[Stored data entries]
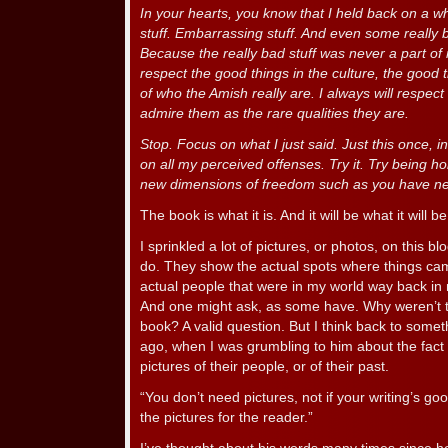
In your hearts, you know that I held back on a whol
stuff. Embarrassing stuff. And even some really ba
Because the really bad stuff was never a part o
respect the good things in the culture, the good 
of who the Amish really are. I always will respec
admire them as the rare qualities they are.
Stop. Focus on what I just said. Just this once, in
on all my perceived offenses. Try it. Try being h
new dimensions of freedom such as you have n
The book is what it is. And it will be what it will be
I sprinkled a lot of pictures, or photos, on this b
do. They show the actual spots where things c
actual people that were in my world way back in
And one might ask, as some have. Why weren’t t
book? A valid question. But I think back to some
ago, when I was grumbling to him about the fact
pictures of their people, or of their past.
“You don’t need pictures, not if your writing’s go
the pictures for the reader.”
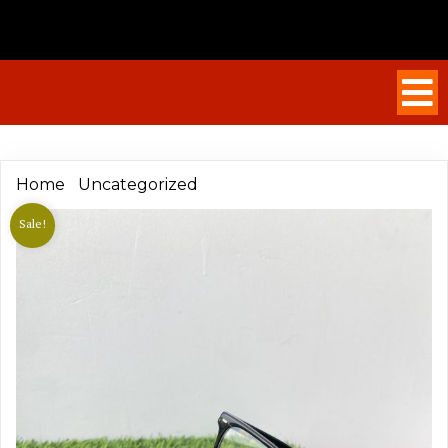
/
/ Hugo Boss Stylish Frame
Home
Uncategorized
Sale!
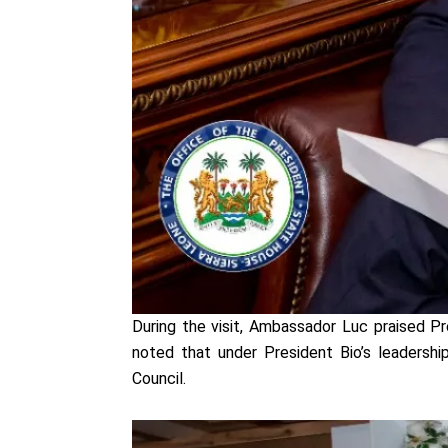
During the visit, Ambassador Luc praised P
noted that under President Bio’s leadership
Council.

### Try it
Word-for-word output of every record is needed, with images omitted.

### Result of the task
In your hearts, you know that I held back on a whol
stuff. Embarrassing stuff. And even some really ba
Because the really bad stuff was never a part o
respect the good things in the culture, the good 
of who the Amish really are. I always will respec
admire them as the rare qualities they are.
Stop. Focus on what I just said. Just this once, in
on all my perceived offenses. Try it. Try being h
new dimensions of freedom such as you have n
The book is what it is. And it will be what it will be
I sprinkled a lot of pictures, or photos, on this b
do. They show the actual spots where things c
actual people that were in my world way back in
And one might ask, as some have. Why weren’t t
book? A valid question. But I think back to some
ago, when I was grumbling to him about the fact
pictures of their people, or of their past.
“You don’t need pictures, not if your writing’s go
the pictures for the reader.”
/
/ Hugo Boss Stylish Frame
Home
Uncategorized
Sale!
During the visit, Ambassador Luc praised P
noted that under President Bio’s leadership
Council.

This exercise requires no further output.